Academic studies show that more volatile stocks under-perform less volatile stocks – they call it the “volatility anomaly.” And it is obvious that if your stock goes down 50% you need 100% on the upside to get back to where you started. Losses and gains have “asymmetric” effects on your portfolio.

But at our small family wealth advisory, Bonner & Partners Family Office, one of our principles is that you need to “make volatility your friend.” Because volatility is not the problem. The real problem is risk. There is risk that you will buy the wrong investment at the wrong price. Then you’ll get whacked.

EZ money policies – low rates, QE, paper money – produce an apparent stability. As long as the money flows freely, even some of the worst businesses and the worst speculators can borrow to cover their losses.

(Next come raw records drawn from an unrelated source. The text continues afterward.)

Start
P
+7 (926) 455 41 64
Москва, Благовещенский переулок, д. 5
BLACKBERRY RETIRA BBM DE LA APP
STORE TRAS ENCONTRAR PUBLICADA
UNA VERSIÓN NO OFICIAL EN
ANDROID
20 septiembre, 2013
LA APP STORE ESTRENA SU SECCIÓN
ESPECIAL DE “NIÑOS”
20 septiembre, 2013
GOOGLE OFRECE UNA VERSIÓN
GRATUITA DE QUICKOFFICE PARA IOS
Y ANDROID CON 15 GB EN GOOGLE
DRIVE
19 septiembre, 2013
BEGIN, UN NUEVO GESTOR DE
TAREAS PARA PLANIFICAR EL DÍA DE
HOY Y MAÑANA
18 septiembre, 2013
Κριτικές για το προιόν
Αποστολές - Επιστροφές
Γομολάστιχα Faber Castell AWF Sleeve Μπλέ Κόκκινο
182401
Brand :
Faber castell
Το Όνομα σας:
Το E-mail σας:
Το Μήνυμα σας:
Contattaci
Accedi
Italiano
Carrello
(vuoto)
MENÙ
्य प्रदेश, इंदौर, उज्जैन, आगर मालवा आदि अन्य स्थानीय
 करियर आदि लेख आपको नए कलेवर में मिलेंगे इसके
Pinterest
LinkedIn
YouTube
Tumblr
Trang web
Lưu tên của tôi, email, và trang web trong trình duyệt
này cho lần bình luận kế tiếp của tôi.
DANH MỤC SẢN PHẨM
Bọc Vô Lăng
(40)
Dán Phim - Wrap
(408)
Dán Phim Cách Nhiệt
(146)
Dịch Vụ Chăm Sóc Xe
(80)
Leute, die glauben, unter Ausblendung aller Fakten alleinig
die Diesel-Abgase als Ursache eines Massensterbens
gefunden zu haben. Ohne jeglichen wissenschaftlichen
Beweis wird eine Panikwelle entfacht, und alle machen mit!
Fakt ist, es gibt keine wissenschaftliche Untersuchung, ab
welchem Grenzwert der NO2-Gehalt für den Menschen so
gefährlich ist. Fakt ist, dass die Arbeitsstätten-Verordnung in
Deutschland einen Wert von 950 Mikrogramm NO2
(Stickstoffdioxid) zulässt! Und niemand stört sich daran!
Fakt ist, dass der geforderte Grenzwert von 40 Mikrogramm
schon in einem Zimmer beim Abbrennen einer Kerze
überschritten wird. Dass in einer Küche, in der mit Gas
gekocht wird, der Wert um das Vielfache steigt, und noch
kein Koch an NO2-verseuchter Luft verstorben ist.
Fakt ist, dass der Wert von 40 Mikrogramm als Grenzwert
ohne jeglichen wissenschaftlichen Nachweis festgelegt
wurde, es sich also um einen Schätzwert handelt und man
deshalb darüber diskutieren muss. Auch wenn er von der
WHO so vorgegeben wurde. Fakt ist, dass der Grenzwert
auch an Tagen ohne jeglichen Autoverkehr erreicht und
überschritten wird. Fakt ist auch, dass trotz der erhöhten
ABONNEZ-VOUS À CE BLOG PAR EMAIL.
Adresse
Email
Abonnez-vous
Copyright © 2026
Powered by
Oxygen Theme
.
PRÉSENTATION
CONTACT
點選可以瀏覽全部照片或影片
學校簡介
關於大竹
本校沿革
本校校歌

Stocks go up and up and up. It looks good. But it masks real risk. As the bubble in credit increases the risk of a major blow-up increases… until it becomes a certainty.

This is where volatility can be your enemy and your friend. Just as Fed policies have made stocks too expensive… the equal and opposite reaction of the financial markets will be to make them too cheap. (Stay tuned.)

So, there you have it. The first stage of “the end” will be a major selloff of stocks. At present prices, of course, they’ve got it coming anyway.

But the implosion of the debt bubble and the collapse of asset prices are not likely to be the end of the story. Not as long as we have delusional activists running central banks and central governments.

Tune in tomorrow for the second stage of the end.

Regards,

Bill


Market Insight:

Distorted Markets Are Dangerous Markets
From the desk of Chris Hunter, Editor-in-Chief, Bonner & Partners

Investors continue to hang on the words of central bankers.

They are focused on the doctor (central bankers), not the patient (the economy).

Further evidence of this came on Friday, when the S&P 500 plunged following Janet Yellen’s comment, made during her post-FOMC press conference, that the Fed would consider raising short-term interest rates “something on the order of around six months” after the end of QE.

This was sooner than the roughly one-year gap the market had anticipated. Investors reacted by hitting the “SELL” button.

Here’s a look at the effect Yellen’s “six month” comment had on the S&P 500.

Source: Bespoke Investment Group

A market that reprices stocks so quickly based on the utterances of a Ph.D. is a highly distorted one in our view. And highly distorted markets tend to be highly dangerous markets, too.

That’s because they are based on a fiction: that central bankers can perform miracles.

This fiction may explain why investors have been so sanguine about rising geopolitical tensions around the world: in Ukraine… Thailand… Venezuela… Turkey… Syria… Iran… and North Korea.

The logic goes that, sure, geopolitical tension may be on the rise. But central bankers “have investors’ backs.” If something major goes wrong, investors can expect even more dramatic credit easing from central banks… and a resumption of the uptrend in stock prices.

This is a dangerous fallacy.

Ignoring rising geopolitical tensions has been profitable of late. But nothing is more dangerous to your wealth than extrapolating past trends into the future.

Unhedged portfolios will suffer greatly if this trend reverses and underlying geopolitical tensions trigger a major selloff.

We recommend you hold plenty of cash and gold in your portfolio to offset potential stock market losses.